2.4. The Photospheric Activity Proxy

The photospheric activity proxy, Sph, is a measurement of stellar magnetic variability derived by means of the surface rotation, Prot (García et al. 2014; Ferreira Lopes et al. 2015; Salabert et al. 2016). The Sph proxy is defined as the mean value of the light-curve fluctuations estimated as the standard deviations calculated over subseries of length $5\times {P}_{\mathrm{rot}}$. In this way, Mathur et al. (2014) demonstrated that most of the measured variability is only related to the magnetism (i.e., the spots and faculae) and not to the other sources of variability at different timescales, such as convective motions, oscillations, stellar companion, or instrumental problems. This assumes that the spots and faculae are not distributed close to the equator, but at higher latitudes. Otherwise, the value of Sph obtained would have been a lower limit of the true photospheric variability and the rotation signature would have been difficult to measure. This implies that the rotation period found in the activity modulation from photometry reflects mid- to low latitudes, which would then be slower on HD 173701 than on the Sun. The error on Sph was returned as the standard error of the mean value. The Sph was measured on Kepler light curves calibrated with the KADACS software as described in García et al. (2011) and Pires et al. (2015).
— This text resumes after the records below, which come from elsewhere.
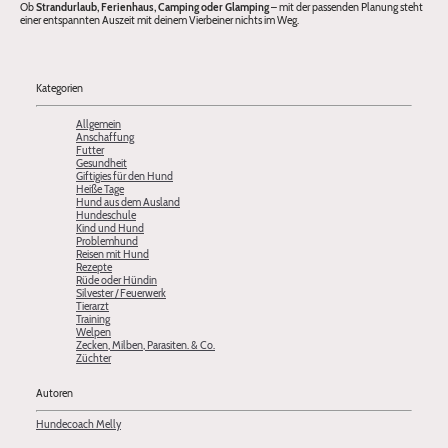
Ob
Strandurlaub, Ferienhaus, Camping oder Glamping
– mit der passenden Planung steht
einer entspannten Auszeit mit deinem Vierbeiner nichts im Weg.
Kategorien
Allgemein
Anschaffung
Futter
Gesundheit
Giftigies für den Hund
Heiße Tage
Hund aus dem Ausland
Hundeschule
Kind und Hund
Problemhund
Reisen mit Hund
Rezepte
Rüde oder Hündin
Silvester / Feuerwerk
Tierarzt
Training
Welpen
Zecken, Milben, Parasiten. & Co.
Züchter
Autoren
Hundecoach Melly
The measured Sph values are shown in Figures 4 and 5. The measured Sph values of HD 173701 show a standard deviation 1.7 times higher than what is observed for the Sun.

2.5. Solar Data

We used the compilation of the total solar irradiance from Fröhlich (2009) to compare the photometric variability of HD 173701 to the Sun over the considered period; these data represent a composite from the DIARAD and PMO6V absolute radiometers on the Solar and Heliospheric Observatory (SOHO) and have a bolometric character comparable to the very broad visible bandpass (423–897 nm) used by Kepler (Basri et al. 2013).

For the solar S indices, observations of the daily K-index ${K}_{\mathrm{SP}}$ from the Evans Coronal Facility at Sacramento Peak (Keil et al. 1998) were transformed to the MWO S-index scale using the calibration of Egeland et al. (2017). This calibration was developed using overlapping observations (1993–2003) of reflected sunlight from the Moon through the MWO HKP-2 spectrophotometer.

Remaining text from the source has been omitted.